── MATERIALS PROVIDED ──

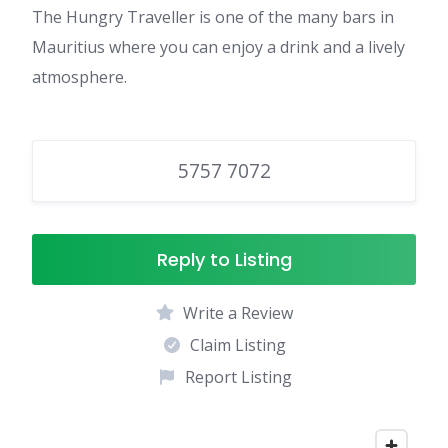
The Hungry Traveller is one of the many bars in
Mauritius where you can enjoy a drink and a lively
atmosphere.
5757 7072
Reply to Listing
Write a Review
Claim Listing
Report Listing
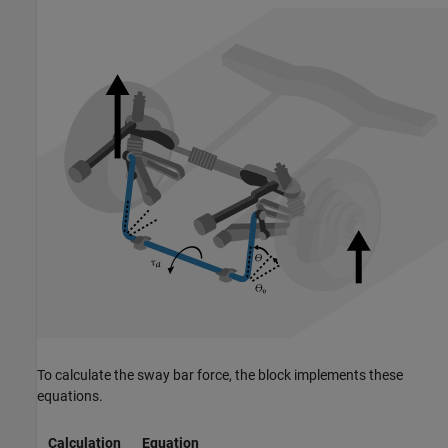
To calculate the sway bar force, the block implements these
equations.
Calculation
Equation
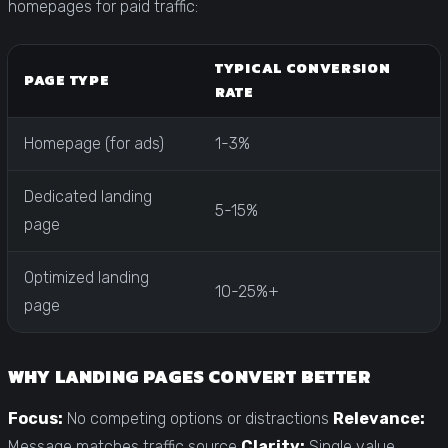
homepages for paid traffic:
TYPICAL CONVERSION
PAGE TYPE
RATE
Homepage (for ads)
1-3%
Dedicated landing
5-15%
page
Optimized landing
10-25%+
page
WHY LANDING PAGES CONVERT BETTER
Focus:
No competing options or distractions
Relevance:
Message matches traffic source
Clarity:
Single value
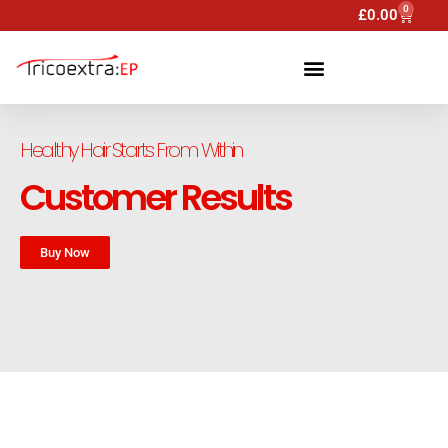
0
£
0.00
Healthy Hair Starts From Within
Customer Results
Buy Now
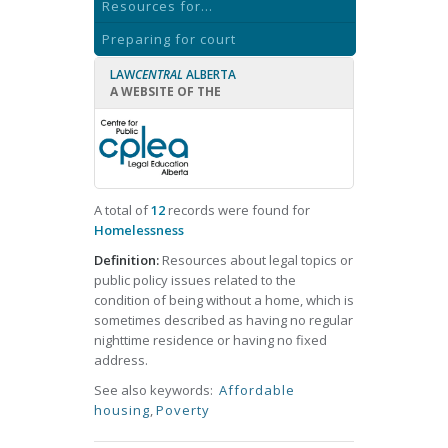
Resources for...
Preparing for court
LAW
CENTRAL
ALBERTA
A WEBSITE OF THE
A total of
12
records were found for
Homelessness
Definition:
Resources about legal topics or
public policy issues related to the
condition of being without a home, which is
sometimes described as having no regular
nighttime residence or having no fixed
address.
See also keywords:
Affordable
housing
,
Poverty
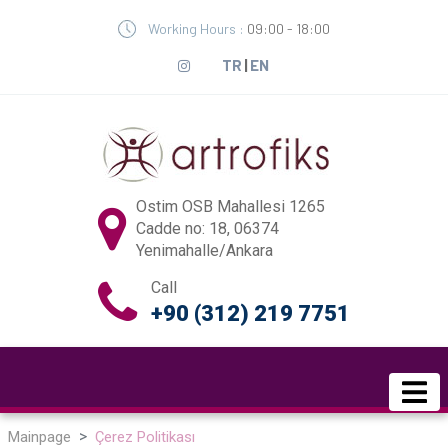
Working Hours :
09:00 - 18:00
TR
|
EN
Ostim OSB Mahallesi 1265
Cadde no: 18, 06374
Yenimahalle/Ankara
Call
+90 (312) 219 7751
Mainpage
Çerez Politikası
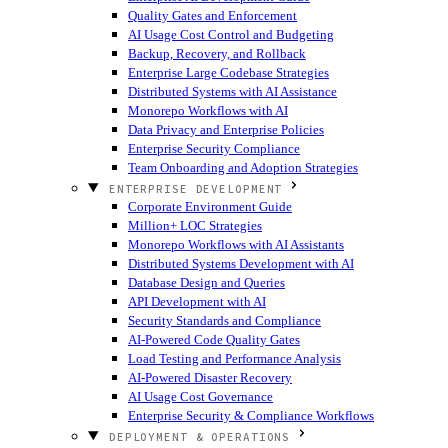
Quality Gates and Enforcement
AI Usage Cost Control and Budgeting
Backup, Recovery, and Rollback
Enterprise Large Codebase Strategies
Distributed Systems with AI Assistance
Monorepo Workflows with AI
Data Privacy and Enterprise Policies
Enterprise Security Compliance
Team Onboarding and Adoption Strategies
ENTERPRISE DEVELOPMENT
Corporate Environment Guide
Million+ LOC Strategies
Monorepo Workflows with AI Assistants
Distributed Systems Development with AI
Database Design and Queries
API Development with AI
Security Standards and Compliance
AI-Powered Code Quality Gates
Load Testing and Performance Analysis
AI-Powered Disaster Recovery
AI Usage Cost Governance
Enterprise Security & Compliance Workflows
DEPLOYMENT & OPERATIONS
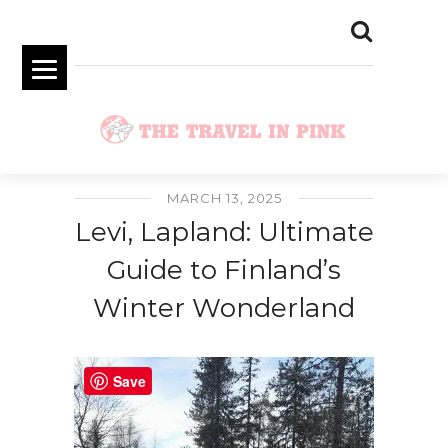
MARCH 13, 2025
Levi, Lapland: Ultimate
Guide to Finland’s
Winter Wonderland
Save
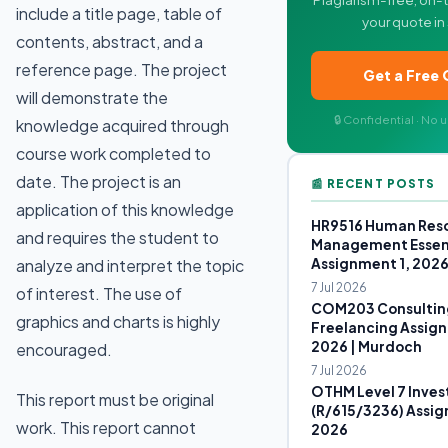
include a title page, table of
your quote in
contents, abstract, and a
reference page. The project
Get a Free
will demonstrate the
🔒 Confidential · No
knowledge acquired through
course work completed to
date. The project is an
📰 RECENT POSTS
application of this knowledge
HR9516 Human Res
and requires the student to
Management Essen
Assignment 1, 202
analyze and interpret the topic
7 Jul 2026
of interest. The use of
COM203 Consultin
graphics and charts is highly
Freelancing Assign
2026 | Murdoch
encouraged.
7 Jul 2026
OTHM Level 7 Inves
This report must be original
(R/615/3236) Assig
work. This report cannot
2026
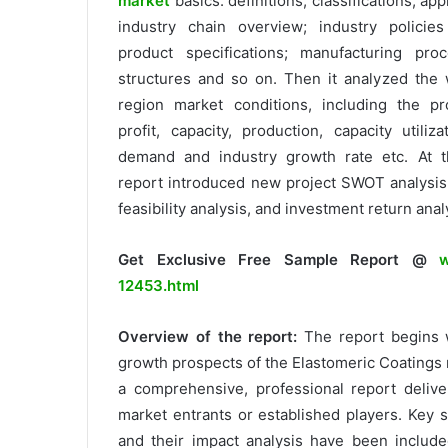
market
basics: definitions, classifications, ap
industry chain overview; industry policie
product specifications; manufacturing pro
structures and so on. Then it analyzed the 
region market conditions, including the pr
profit, capacity, production, capacity utiliza
demand and industry growth rate etc. At t
report introduced new project SWOT analysis
feasibility analysis, and investment return anal
Get Exclusive Free Sample Report @
w
12453.html
Overview of the report:
The report begins 
growth prospects of the Elastomeric Coatings 
a comprehensive, professional report delive
market entrants or established players. Key 
and their impact analysis have been include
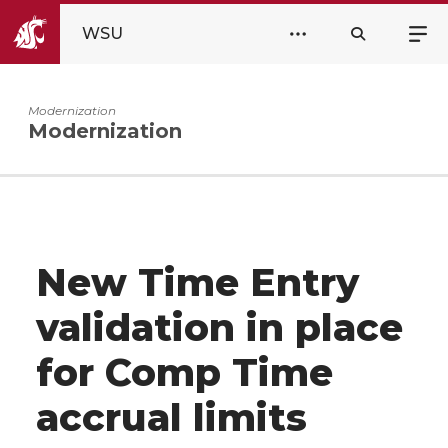
WSU
Modernization
Modernization
New Time Entry
validation in place
for Comp Time
accrual limits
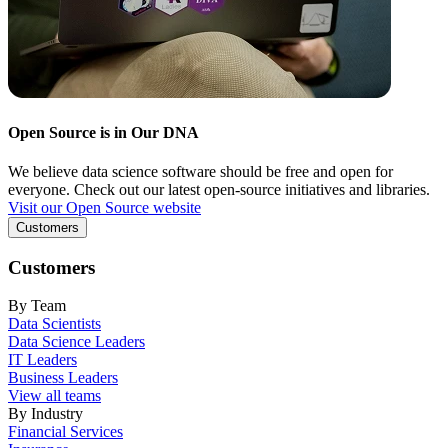
Open Source is in Our DNA
We believe data science software should be free and open for
everyone. Check out our latest open-source initiatives and libraries.
Visit our Open Source website
Customers
Customers
By Team
Data Scientists
Data Science Leaders
IT Leaders
Business Leaders
View all teams
By Industry
Financial Services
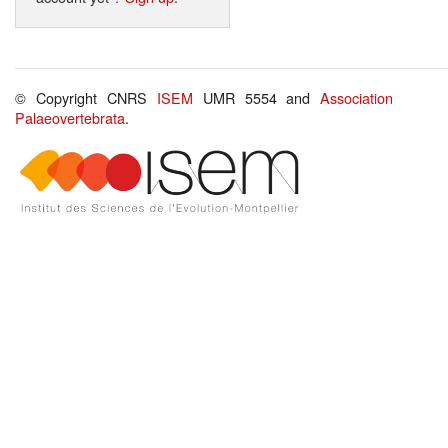
© Copyright CNRS
ISEM
UMR 5554 and
Association
Palaeovertebrata
.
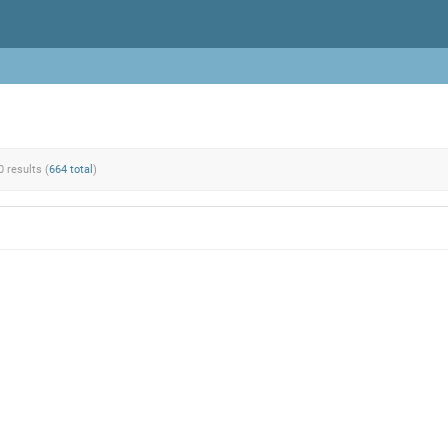
0 results (
664 total
)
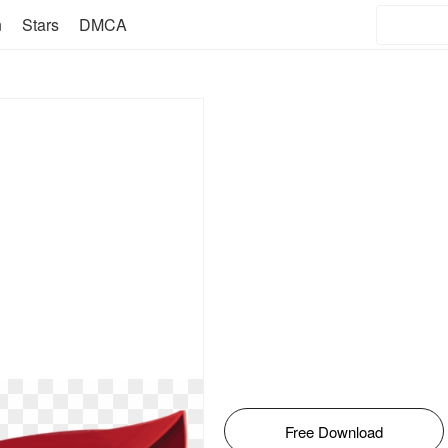
n
Stars
DMCA
Free Download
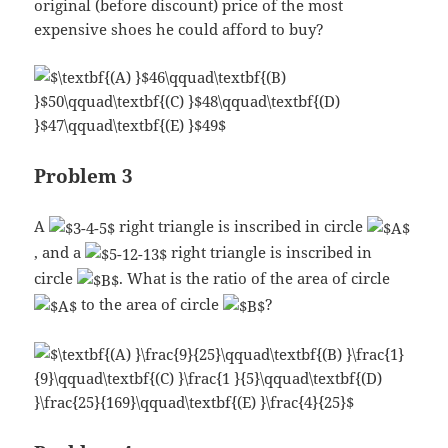
original (before discount) price of the most
expensive shoes he could afford to buy?
Problem 3
A
right triangle is inscribed in circle
, and a
right triangle is inscribed in
circle
. What is the ratio of the area of circle
to the area of circle
?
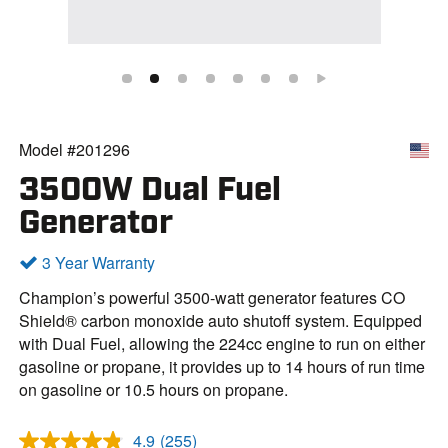
Model #201296
3500W Dual Fuel
Generator
3 Year Warranty
Champion’s powerful 3500-watt generator features CO
Shield® carbon monoxide auto shutoff system. Equipped
with Dual Fuel, allowing the 224cc engine to run on either
gasoline or propane, it provides up to 14 hours of run time
on gasoline or 10.5 hours on propane.
4.9
(255)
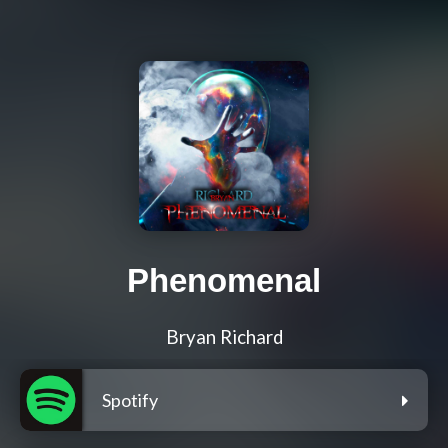
Phenomenal
Bryan Richard
Spotify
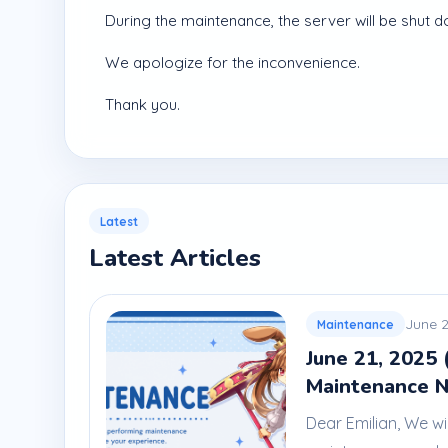
During the maintenance, the server will be shut d
We apologize for the inconvenience.
Thank you.
Latest
Latest Articles
June 2
Maintenance
June 21, 2025 
Maintenance N
Dear Emilian, We wi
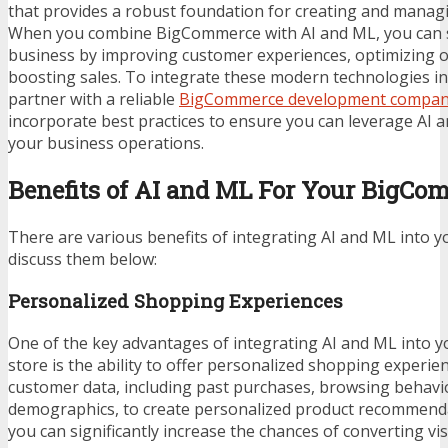
that provides a robust foundation for creating and managi
When you combine BigCommerce with AI and ML, you can
business by improving customer experiences, optimizing o
boosting sales. To integrate these modern technologies in
partner with a reliable
BigCommerce development compa
incorporate best practices to ensure you can leverage AI
your business operations.
Benefits of AI and ML For Your BigCo
There are various benefits of integrating AI and ML into yo
discuss them below:
Personalized Shopping Experiences
One of the key advantages of integrating AI and ML into
store is the ability to offer personalized shopping experien
customer data, including past purchases, browsing behavi
demographics, to create personalized product recommendat
you can significantly increase the chances of converting vi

───

> **PROBLEM STATEMENT**:
Reproduce every entry word for word, but omit the pictures.

> **TASK ANSWER**:
The Hungry Traveller is one of the many bars in
Mauritius where you can enjoy a drink and a lively
atmosphere.
5757 7072
Reply to Listing
Write a Review
Claim Listing
Report Listing
To calculate the sway bar force, the block implements these
equations.
Calculation
Equation
homepages for paid traffic:
TYPICAL CONVERSION
PAGE TYPE
RATE
Homepage (for ads)
1-3%
Dedicated landing
5-15%
page
Optimized landing
10-25%+
page
WHY LANDING PAGES CONVERT BETTER
Focus:
No competing options or distractions
Relevance:
Message matches traffic source
Clarity:
Single value
0
£
0.00
Healthy Hair Starts From Within
Customer Results
Buy Now
Resources for...
Preparing for court
LAW
CENTRAL
ALBERTA
A WEBSITE OF THE
A total of
12
records were found for
Homelessness
Definition:
Resources about legal topics or
public policy issues related to the
condition of being without a home, which is
sometimes described as having no regular
nighttime residence or having no fixed
address.
See also keywords:
Affordable
housing
,
Poverty
Working Hours :
09:00 - 18:00
TR
|
EN
Ostim OSB Mahallesi 1265
Cadde no: 18, 06374
Yenimahalle/Ankara
Call
+90 (312) 219 7751
Mainpage
Çerez Politikası
Quality Gates and Enforcement
AI Usage Cost Control and Budgeting
Backup, Recovery, and Rollback
Enterprise Large Codebase Strategies
Distributed Systems with AI Assistance
Monorepo Workflows with AI
Data Privacy and Enterprise Policies
Enterprise Security Compliance
Team Onboarding and Adoption Strategies
ENTERPRISE DEVELOPMENT
Corporate Environment Guide
Million+ LOC Strategies
Monorepo Workflows with AI Assistants
Distributed Systems Development with AI
Database Design and Queries
API Development with AI
Security Standards and Compliance
AI-Powered Code Quality Gates
Load Testing and Performance Analysis
AI-Powered Disaster Recovery
AI Usage Cost Governance
Enterprise Security & Compliance Workflows
DEPLOYMENT & OPERATIONS
MARCH 13, 2025
Levi, Lapland: Ultimate
Guide to Finland’s
Winter Wonderland
Save
include a title page, table of
your quote in
contents, abstract, and a
reference page. The project
Get a Free
will demonstrate the
🔒 Confidential · No
knowledge acquired through
course work completed to
date. The project is an
📰 RECENT POSTS
application of this knowledge
HR9516 Human Res
and requires the student to
Management Essen
Assignment 1, 202
analyze and interpret the topic
7 Jul 2026
of interest. The use of
COM203 Consultin
graphics and charts is highly
Freelancing Assign
2026 | Murdoch
encouraged.
7 Jul 2026
OTHM Level 7 Inves
This report must be original
(R/615/3236) Assig
work. This report cannot
2026
market
basics: definitions, classifications, ap
industry chain overview; industry policie
product specifications; manufacturing pro
structures and so on. Then it analyzed the 
region market conditions, including the pr
profit, capacity, production, capacity utiliza
demand and industry growth rate etc. At t
report introduced new project SWOT analysis
feasibility analysis, and investment return anal
Get Exclusive Free Sample Report @
w
12453.html
Overview of the report:
The report begins 
growth prospects of the Elastomeric Coatings 
a comprehensive, professional report delive
market entrants or established players. Key 
and their impact analysis have been include
WSU
Modernization
Modernization
New Time Entry
validation in place
for Comp Time
accrual limits
Open Source is in Our DNA
We believe data science software should be free and open for
everyone. Check out our latest open-source initiatives and libraries.
Visit our Open Source website
Customers
Customers
By Team
Data Scientists
Data Science Leaders
IT Leaders
Business Leaders
View all teams
By Industry
Financial Services
© Copyright CNRS
ISEM
UMR 5554 and
Association
Palaeovertebrata
.
0 results (
664 total
)
n
Stars
DMCA
Free Download
original (before discount) price of the most
expensive shoes he could afford to buy?
Problem 3
A
right triangle is inscribed in circle
, and a
right triangle is inscribed in
circle
. What is the ratio of the area of circle
to the area of circle
?
Model #201296
3500W Dual Fuel
Generator
3 Year Warranty
Champion’s powerful 3500-watt generator features CO
Shield® carbon monoxide auto shutoff system. Equipped
with Dual Fuel, allowing the 224cc engine to run on either
gasoline or propane, it provides up to 14 hours of run time
on gasoline or 10.5 hours on propane.
4.9
(255)
Phenomenal
Bryan Richard
Spotify
During the maintenance, the server will be shut d
We apologize for the inconvenience.
Thank you.
Latest
Latest Articles
June 2
Maintenance
June 21, 2025 
Maintenance N
Dear Emilian, We wi
that provides a robust foundation for creating and managi
When you combine BigCommerce with AI and ML, you can
business by improving customer experiences, optimizing o
boosting sales. To integrate these modern technologies in
partner with a reliable
BigCommerce development compa
incorporate best practices to ensure you can leverage AI
your business operations.
Benefits of AI and ML For Your BigCo
There are various benefits of integrating AI and ML into yo
discuss them below:
Personalized Shopping Experiences
One of the key advantages of integrating AI and ML into
store is the ability to offer personalized shopping experien
customer data, including past purchases, browsing behavi
demographics, to create personalized product recommendat
you can significantly increase the chances of converting vi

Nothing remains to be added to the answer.